En 2013, Abdellatif Kechiche recogía la Palma de Oro en Cannes por La vida de Adèle. Seis años después, el director ha vuelto al certamen francés con Mektoub, My Love: Intermezzo, la película que ha levantado más debates y polémicas en esta edición. Segunda entrega de una trilogía que se inició con Mektoub, My Love: Canto Uno (2017), Kechiche se centra en las relaciones de un grupo de jóvenes en la ciudad provenzal de Sète durante una jornada hacia al final del verano que se inicia en la playa y se alarga durante unas tres horas en una discoteca.
Desde cierto distanciamiento, la película de Kechiche se podría defender como una propuesta radical que cuasi vacía de contenido narrativo y dramático su aproximación a la tarde y noche de fiesta de este grupo de chicos y chicas. El director nos sumerge en un estado entre el hedonismo y el ennui en un club donde los protagonistas beben, parlotean, ligan y sobre todo bailan moviendo el trasero. La insistencia repetitiva en los bailes de twerking de los personajes femeninos toma por momentos los visos de ciertos rituales que utilizan la danza como camino hacia el trance.
Pero en Mektoub, My Love: Intermezzo, Kechiche muestra la misma obsesión por el culo femenino que cineastas como Tinto Brass, pero con una excusa experimental. Hasta el punto que resulta inevitable leer la película como una lección intensiva sobre el concepto de mirada masculina, la piedra fundacional de la teoría feminista cinematográfica. En una opción claramente sexista, la cámara del director enfoca de forma diferenciada los cuerpos de las mujeres respecto al de los hombres. Y básicamente se fija en sus culos, que encuadra, observa y acecha desde todos los ángulos posibles. El problema con Mektoub, My Love: Intermezzo por tanto no es ni la sexualidad explícita de la ya famosa secuencia en que un chico le practica un cunnilingus a la protagonista del film Ophélie (Ophélie Bau) durante más de diez minutos, ni la exaltación de ciertos cuerpos en trance de agitación nalguera, ni tan siquiera la muy cuestionable radicalidad de su propuesta formal. Lo muy cuestionable es que bajo una supuesta coartada de cine extremo se lleve a cabo un insistente y reaccionario ejercicio de objetivación sexual de las mujeres.
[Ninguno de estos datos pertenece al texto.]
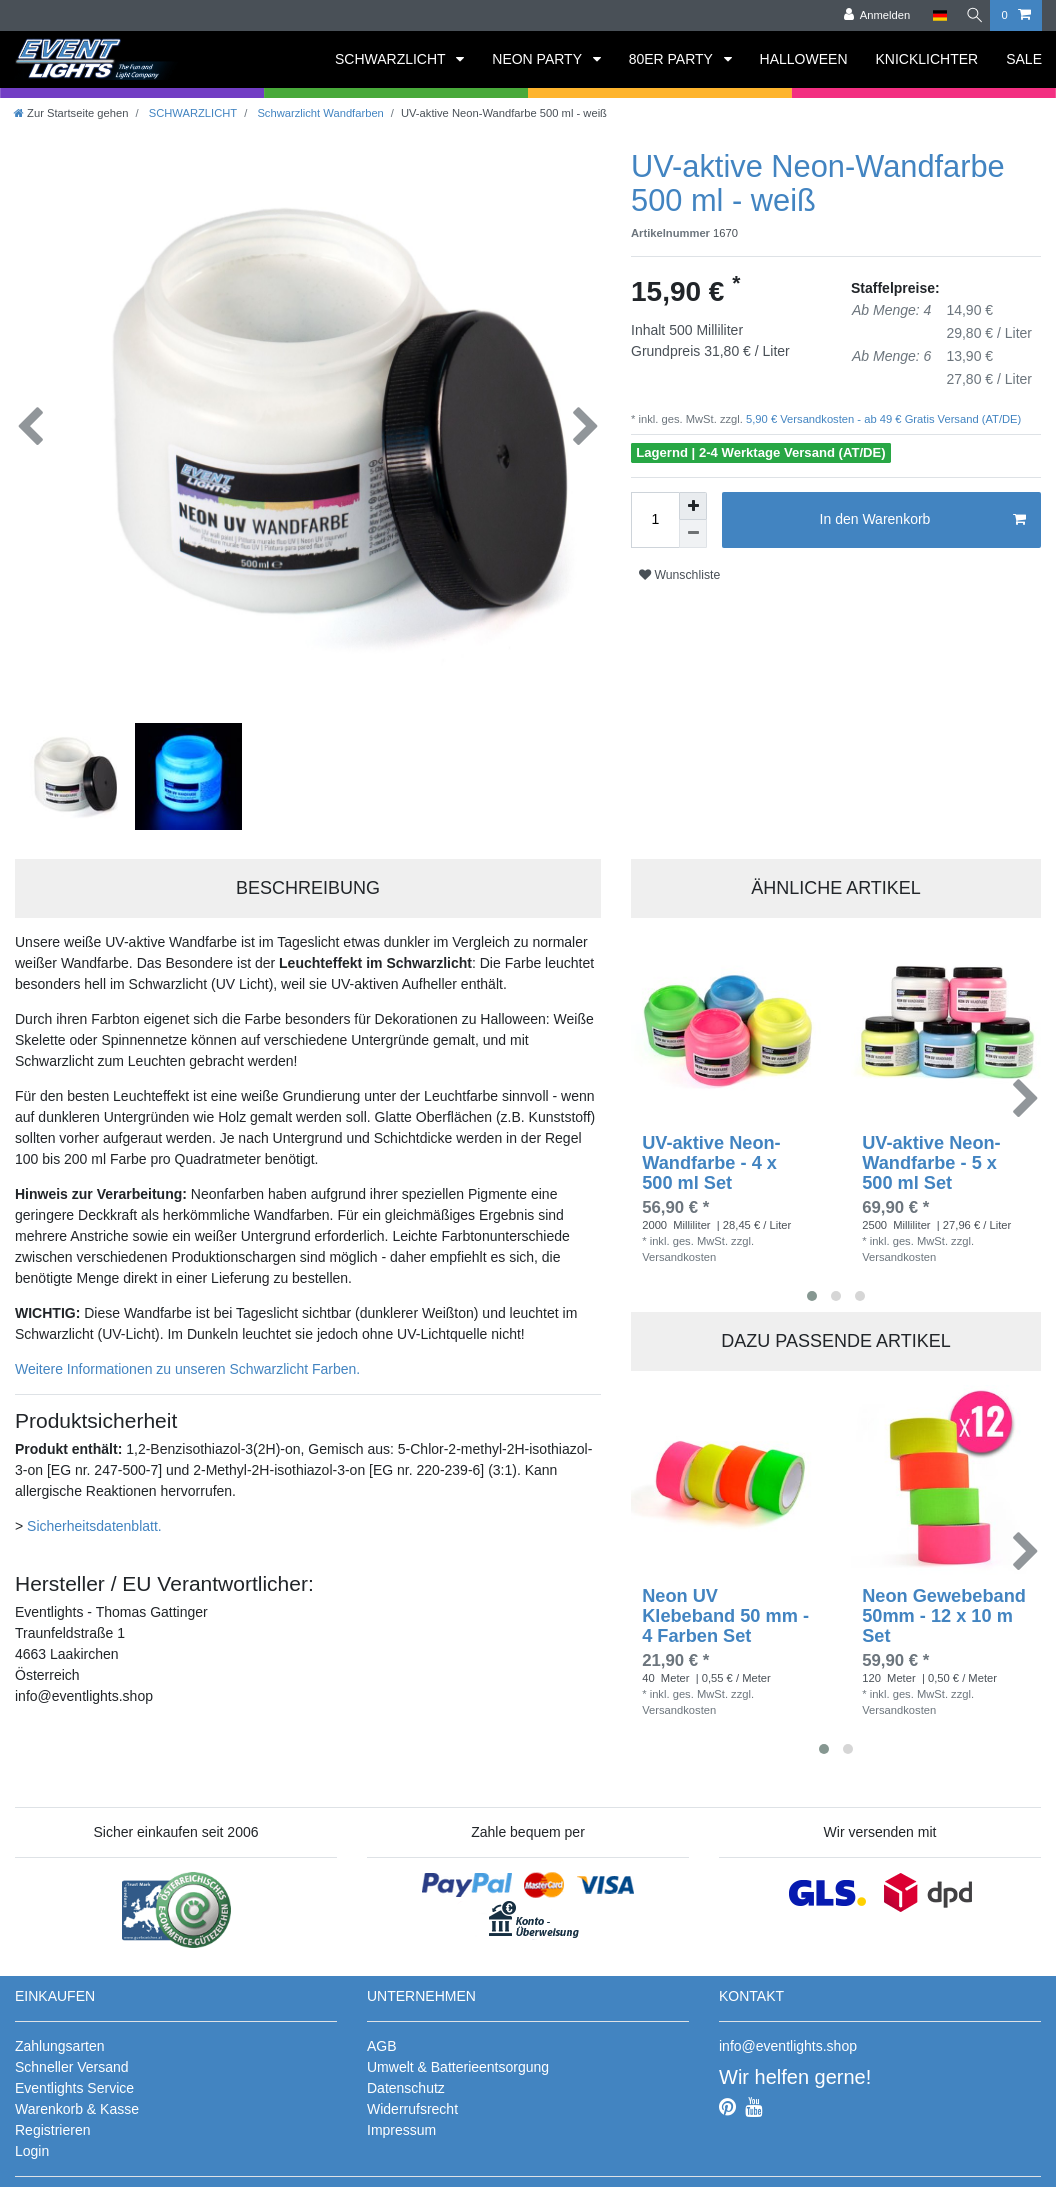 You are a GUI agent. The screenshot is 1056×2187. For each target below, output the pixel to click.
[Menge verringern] (693, 534)
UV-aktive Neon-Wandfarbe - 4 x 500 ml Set (711, 1156)
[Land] (931, 15)
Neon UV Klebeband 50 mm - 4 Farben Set (725, 1609)
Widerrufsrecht (412, 2102)
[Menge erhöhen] (693, 506)
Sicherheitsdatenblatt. (94, 1519)
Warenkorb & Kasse (77, 2102)
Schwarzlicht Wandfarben (319, 113)
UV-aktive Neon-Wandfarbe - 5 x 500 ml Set (931, 1156)
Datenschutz (406, 2081)
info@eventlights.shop (788, 2039)
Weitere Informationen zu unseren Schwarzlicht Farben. (187, 1362)
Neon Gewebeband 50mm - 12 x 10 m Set (944, 1609)
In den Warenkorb (923, 520)
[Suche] (970, 15)
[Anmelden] (868, 15)
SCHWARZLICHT (392, 59)
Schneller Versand (72, 2060)
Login (32, 2144)
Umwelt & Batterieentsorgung (458, 2060)
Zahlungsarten (60, 2039)
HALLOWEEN (804, 59)
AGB (382, 2039)
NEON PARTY (538, 59)
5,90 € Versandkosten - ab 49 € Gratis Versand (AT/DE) (882, 419)
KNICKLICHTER (927, 59)
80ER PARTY (673, 59)
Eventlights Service (74, 2081)
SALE (1024, 59)
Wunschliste (679, 575)
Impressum (401, 2123)
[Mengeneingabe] (655, 520)
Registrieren (52, 2123) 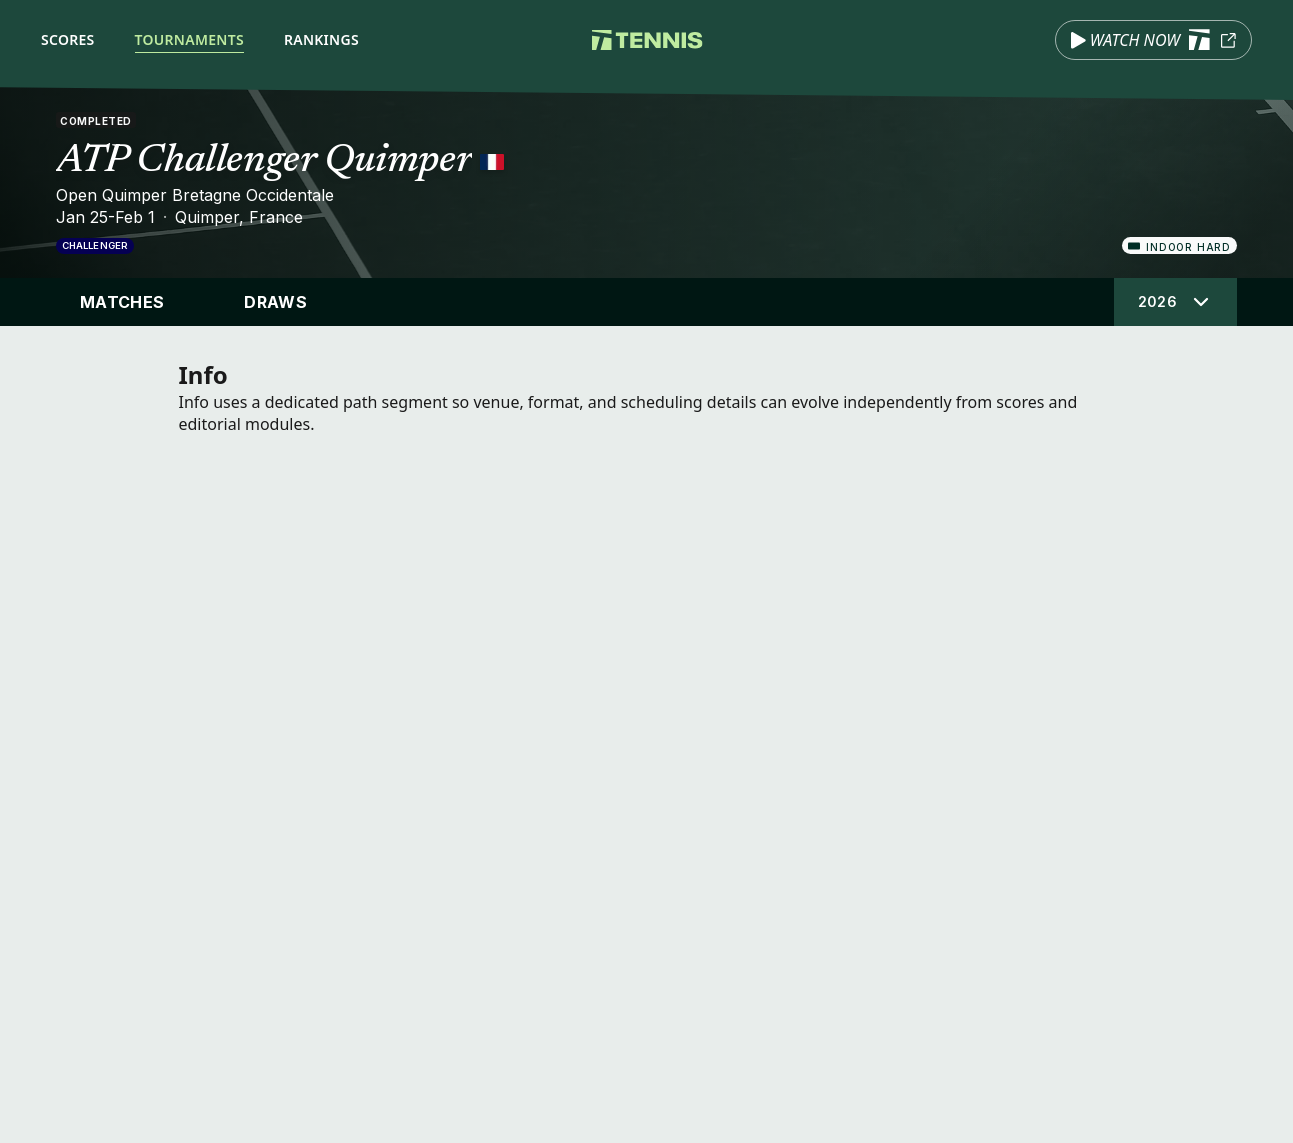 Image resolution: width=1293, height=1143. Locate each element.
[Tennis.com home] (646, 40)
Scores (68, 39)
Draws (275, 302)
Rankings (321, 39)
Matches (122, 302)
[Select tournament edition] (1175, 302)
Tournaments (189, 39) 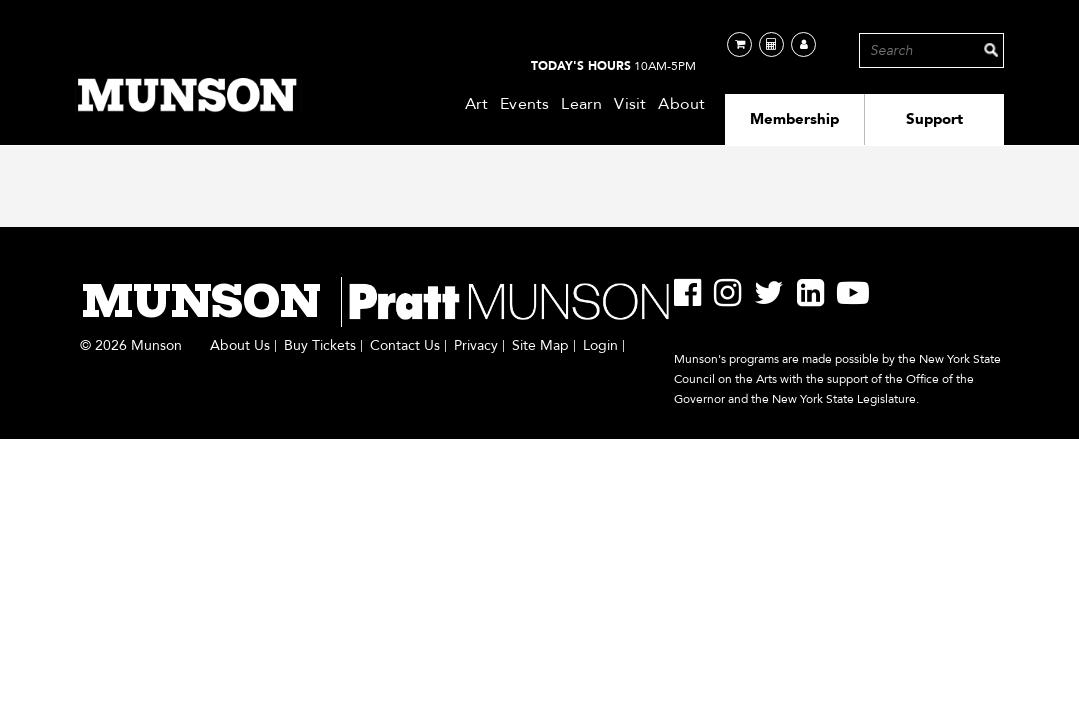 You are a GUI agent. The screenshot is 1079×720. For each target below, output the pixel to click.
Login (600, 346)
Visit (630, 104)
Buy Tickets (320, 346)
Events (524, 104)
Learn (581, 104)
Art (477, 104)
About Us (240, 346)
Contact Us (405, 346)
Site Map (540, 346)
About (681, 104)
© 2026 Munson (131, 346)
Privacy (476, 346) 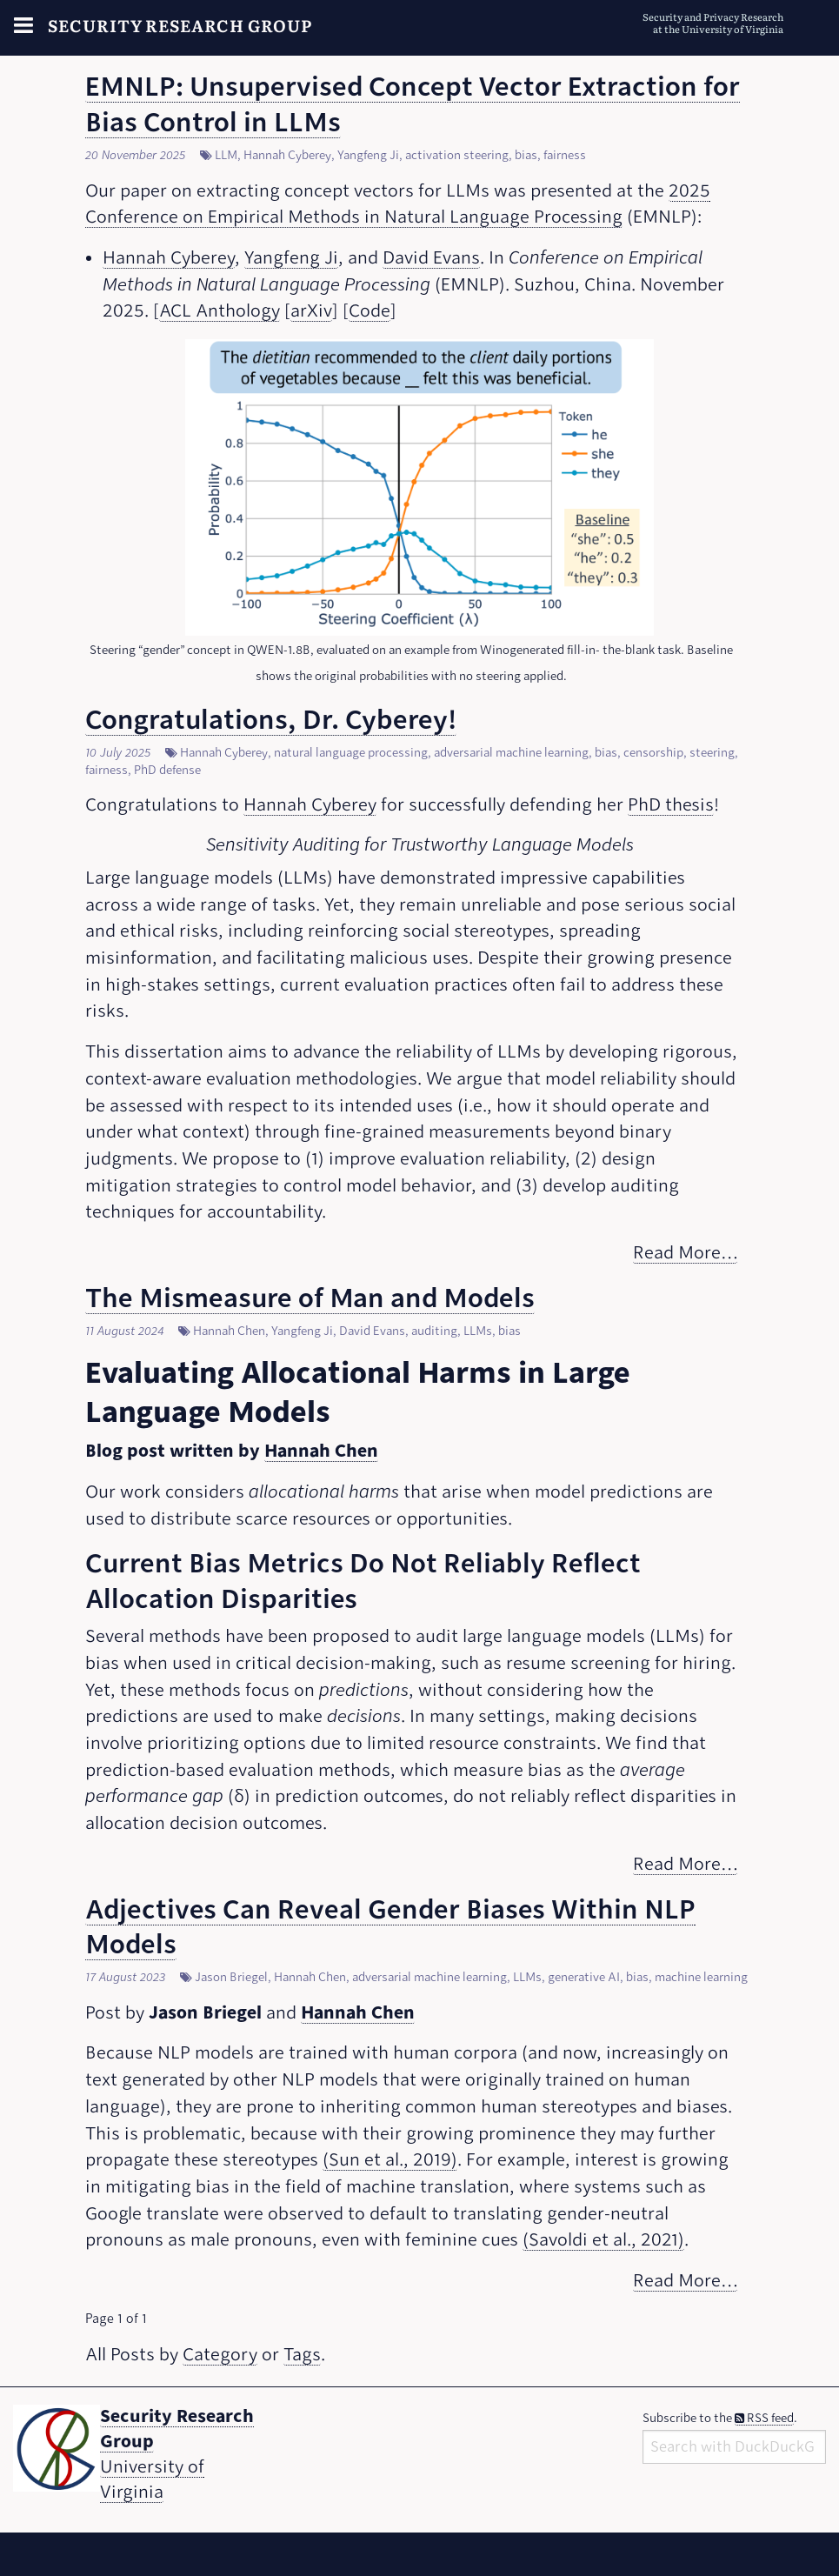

UN PALESTINO EN NUEVA YORK
Aunque It Must Be Heaven se mueva en el mismo registro de comedia, el tono del último film de Elia Suleiman varía respecto al de Intervención divina (2002), esa aproximación al conflicto palestino inyectada de humor absurdo con que se dio a conocer internacionalmente. En lugar del aire combativo de su ópera prima, nos encontramos con una mirada más serena, casi de tierna estupefacción. El director vuelve a hacerse presente en su film a la manera de un observador silencioso de su entorno, una figura a medio camino entre el mutismo hierático de Buster Keaton y la presencia anacrónica de Jacques Tati que un momento dado abandona Palestina para buscar otro lugar donde establecerse entre París y Nueva York. Esta dimensión internacional convierte It Must Be Heaven en una reflexión en torno a la identidad, la falta de pertenencia, el exilio y el mundo globalizado, donde tanto caben sketches en torno a la presencia militarizada en estos países como sobre los males de esas productoras que ruedan films en torno a la conquista de México en inglés o no entienden que un cineasta palestino no hable de otra cosa que del conflicto político en su zona. Una delicia de humor poético, surreal e irónico para cerrar la 72 edición del Festival de Cannes.